Objectives: To examine the survival after surgical treatment of patients presenting with two synchronous suspect lung lesions, and to reflect on the recent TNM classification, which has upgraded patients with two malignant lung lesions of the same histology into the T4 (both lesions in the same ipsilateral lobe) or M1 (different lobes or lungs) category.

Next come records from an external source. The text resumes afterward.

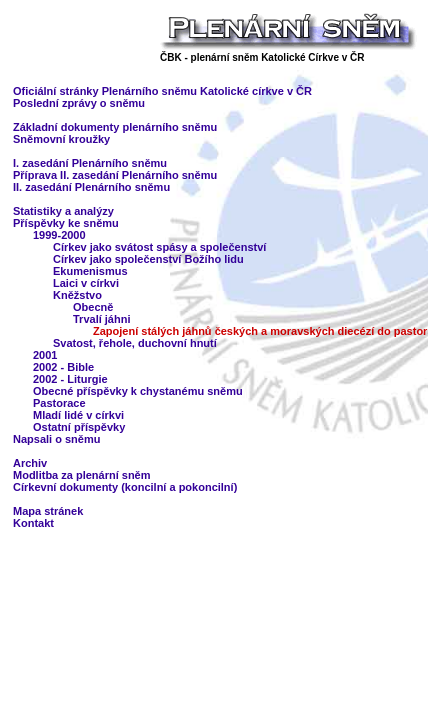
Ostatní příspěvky (79, 427)
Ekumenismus (90, 271)
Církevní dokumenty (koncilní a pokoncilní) (125, 487)
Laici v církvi (86, 283)
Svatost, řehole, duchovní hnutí (135, 343)
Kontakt (33, 523)
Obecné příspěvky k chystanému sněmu (138, 391)
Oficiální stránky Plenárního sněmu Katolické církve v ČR (162, 91)
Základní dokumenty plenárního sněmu (115, 127)
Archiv (30, 463)
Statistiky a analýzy (63, 211)
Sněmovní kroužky (61, 139)
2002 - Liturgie (70, 379)
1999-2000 (59, 235)
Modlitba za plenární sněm (82, 475)
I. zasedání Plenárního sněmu (90, 163)
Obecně (93, 307)
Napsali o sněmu (56, 439)
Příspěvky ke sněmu (66, 223)
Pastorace (59, 403)
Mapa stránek (48, 511)
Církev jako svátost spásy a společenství (159, 247)
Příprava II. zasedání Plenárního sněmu (115, 175)
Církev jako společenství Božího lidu (148, 259)
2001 (45, 355)
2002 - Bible (63, 367)
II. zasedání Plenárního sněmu (91, 187)
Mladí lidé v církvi (78, 415)
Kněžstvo (77, 295)
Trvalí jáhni (101, 319)
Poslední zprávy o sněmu (79, 103)
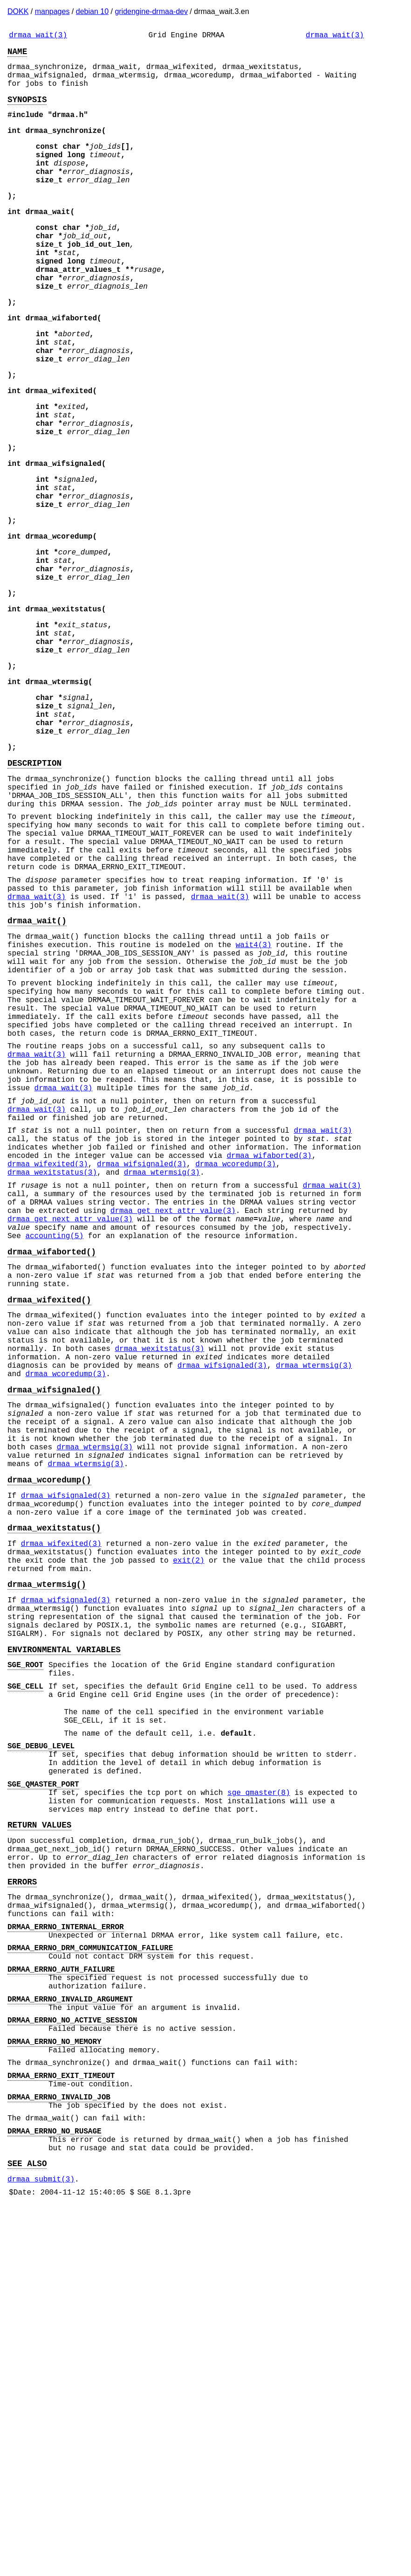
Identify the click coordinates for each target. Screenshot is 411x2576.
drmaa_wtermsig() (46, 1852)
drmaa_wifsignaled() (54, 1624)
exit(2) (188, 1825)
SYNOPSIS (27, 110)
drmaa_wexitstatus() (54, 1786)
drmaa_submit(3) (41, 2548)
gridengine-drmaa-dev (151, 11)
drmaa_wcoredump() (49, 1731)
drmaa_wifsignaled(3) (141, 1357)
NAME (17, 54)
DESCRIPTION (34, 878)
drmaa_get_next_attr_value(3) (173, 1413)
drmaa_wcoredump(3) (235, 1357)
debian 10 (92, 11)
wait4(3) (254, 1093)
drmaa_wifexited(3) (47, 1357)
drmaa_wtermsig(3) (162, 1368)
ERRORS (22, 2200)
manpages (52, 11)
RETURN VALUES (39, 2134)
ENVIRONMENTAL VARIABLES (64, 1928)
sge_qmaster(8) (258, 2096)
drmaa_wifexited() (49, 1517)
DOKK (17, 11)
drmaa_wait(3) (38, 36)
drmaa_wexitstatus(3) (52, 1368)
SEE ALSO (27, 2530)
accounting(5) (54, 1444)
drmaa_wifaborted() (51, 1462)
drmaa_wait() (37, 1065)
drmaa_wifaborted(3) (268, 1347)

Methods: Retrieval of all consecutive patients with a diagnosis of two synchronous suspect lung lesions in the prospective database of the Leuven Lung Cancer Group in the interval between 1990 and 1994. Analysis of characteristics and survival of all patients, who underwent surgical resection with intention to cure for both lesions.
Results: Forty-eight of 54 patients had surgical resection with curative intent. Thirty-five of these proved to have two malignant lesions, in 13 the second lesion was benign. The 5-year survival rate in the patients with two malignant lesions was 33% (95% CI: 17-49). The median survival time was 28 months. Although the number of patients in the subgroups was small, there were no obvious differences between patients with two lesions in the same or in different lobes, if a complete resection could be achieved.
Conclusions: An aggressive surgical approach in carefully selected patients presenting with two suspect pulmonary lesions can be rewarding. Although some degree of upstaging is appropriate in patients with two malignant lung tumours of the same histology, their current stage IIIB or IV classification probably underestimates their prospects for long-term survival after radical resection.